From the entries that follow, copy exactly the lines beginning at the line holding "remediation" and continuing through the line holding "Transparency".

Data supplied:
┄┄┄┄┄┄
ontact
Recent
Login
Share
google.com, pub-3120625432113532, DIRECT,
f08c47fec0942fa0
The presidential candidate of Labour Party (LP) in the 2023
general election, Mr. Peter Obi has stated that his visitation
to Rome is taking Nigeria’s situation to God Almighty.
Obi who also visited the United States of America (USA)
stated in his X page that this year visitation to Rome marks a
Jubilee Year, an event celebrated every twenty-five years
┄┄┄┄┄┄
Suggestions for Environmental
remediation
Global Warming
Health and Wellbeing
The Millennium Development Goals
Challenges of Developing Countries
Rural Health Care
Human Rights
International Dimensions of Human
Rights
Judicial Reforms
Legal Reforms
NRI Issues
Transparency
┄┄┄┄┄┄
Response box:
remediation
Global Warming
Health and Wellbeing
The Millennium Development Goals
Challenges of Developing Countries
Rural Health Care
Human Rights
International Dimensions of Human
Rights
Judicial Reforms
Legal Reforms
NRI Issues
Transparency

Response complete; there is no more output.